START Task input
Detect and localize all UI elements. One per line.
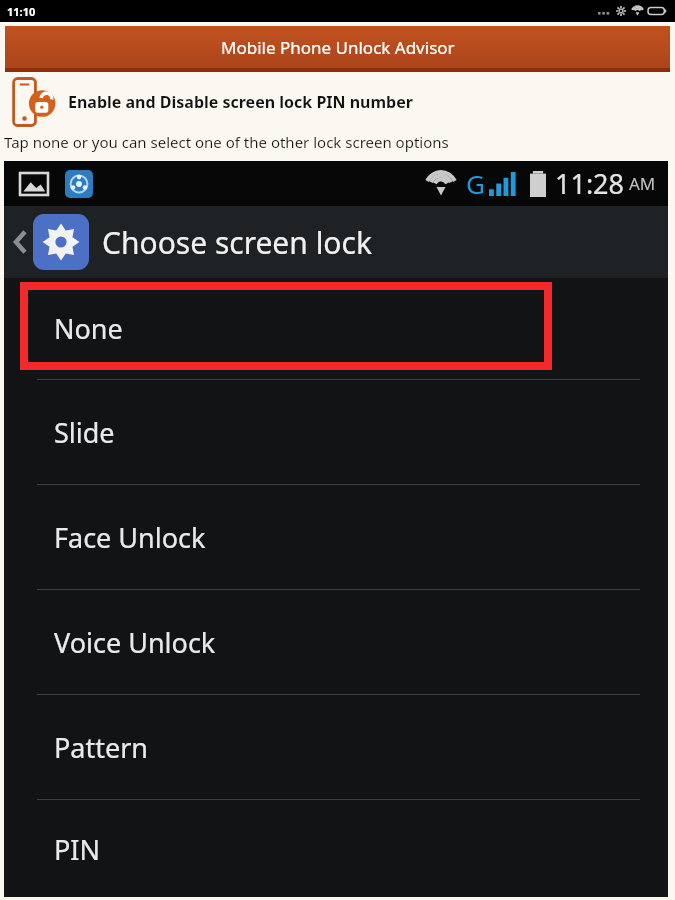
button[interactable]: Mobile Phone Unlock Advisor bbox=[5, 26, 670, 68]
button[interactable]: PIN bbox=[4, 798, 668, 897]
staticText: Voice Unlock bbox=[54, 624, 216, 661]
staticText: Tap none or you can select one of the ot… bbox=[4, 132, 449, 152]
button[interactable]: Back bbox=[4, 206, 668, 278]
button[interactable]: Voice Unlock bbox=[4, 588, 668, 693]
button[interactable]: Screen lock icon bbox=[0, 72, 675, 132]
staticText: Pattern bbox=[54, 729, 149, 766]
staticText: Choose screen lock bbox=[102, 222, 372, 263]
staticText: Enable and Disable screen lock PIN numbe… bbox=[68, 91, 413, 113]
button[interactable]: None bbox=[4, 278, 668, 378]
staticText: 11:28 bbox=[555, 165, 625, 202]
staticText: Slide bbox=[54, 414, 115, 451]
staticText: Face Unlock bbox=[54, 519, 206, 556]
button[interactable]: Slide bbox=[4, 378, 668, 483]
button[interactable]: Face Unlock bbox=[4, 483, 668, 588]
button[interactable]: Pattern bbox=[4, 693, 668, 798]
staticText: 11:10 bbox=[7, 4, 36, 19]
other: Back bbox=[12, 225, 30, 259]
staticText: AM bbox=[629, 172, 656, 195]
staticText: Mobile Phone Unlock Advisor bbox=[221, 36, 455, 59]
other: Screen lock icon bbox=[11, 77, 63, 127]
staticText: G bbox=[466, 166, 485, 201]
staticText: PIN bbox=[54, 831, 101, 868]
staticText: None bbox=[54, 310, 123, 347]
END Task input
### What the task asks
Report each line above containing the string "other".

### Task answer
other: Back bbox=[12, 225, 30, 259]
other: Screen lock icon bbox=[11, 77, 63, 127]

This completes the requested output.